Tests of the NCSA h4toh5 utility with NASA Datasets

Robert E. McGrath
mcgrath@ncsa.uiuc.edu
NCSA

August, 2001


Abstract

This paper reports tests of the h4toh5 utility using real NASA data.  The utility converted files, usually in less than one second per file.  These results show that conversion of HDF4 files to HDF5 is feasible for large collections or on demand.

Contents


1. Introduction

Since HDF5 is not backward compatible with earlier versions of HDF, many users must transition from HDF4 to HDF5.  This transition may require rewriting software and possibly rewriting datasets. The details depend on the goals and situation of the users.

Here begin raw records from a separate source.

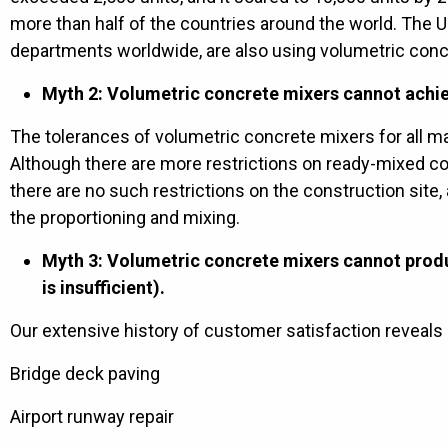
more than half of the countries around the world. The U
departments worldwide, are also using volumetric conc
Myth 2: Volumetric concrete mixers cannot achie
The tolerances of volumetric concrete mixers for all ma
Although there are more restrictions on ready-mixed c
there are no such restrictions on the construction site,
the proportioning and mixing.
Myth 3: Volumetric concrete mixers cannot produ
is insufficient).
Our extensive history of customer satisfaction reveals
Bridge deck paving
Airport runway repair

NCSA has published a default mapping of HDF4 objects to HDF5 [1].  This mapping provides guidance and recommendations for how HDF4 files and objects should be represented in HDF5.  Of course, users may wish to do something other than the default, in order to take best advantage of HDF5.

The h4toh5 utility is provided as part of the HDF5.1.4.2 release [2].  This tool converts one HDF4 file to an equivalent HDF5 file, using the HDF4 to HDF5 mapping [1].  It is important to realize that this is a default conversion, which may not preserve some of the 'semantics' of the HDF4 data, particularly if the file is complicated.  If the default conversion is not adequate for some purpose, it may serve as an example or prototype from which to construct a customized conversion.

This experiment tested the h4toh5 utility using NASA HDF4 datasets as input. The goal is to test the utility with a set of real files, to assure that it works, and to assess it's performance.

The input data was all real NASA science data, provided to the public in HDF4.  Thus, this is a realistic test in that it used real data.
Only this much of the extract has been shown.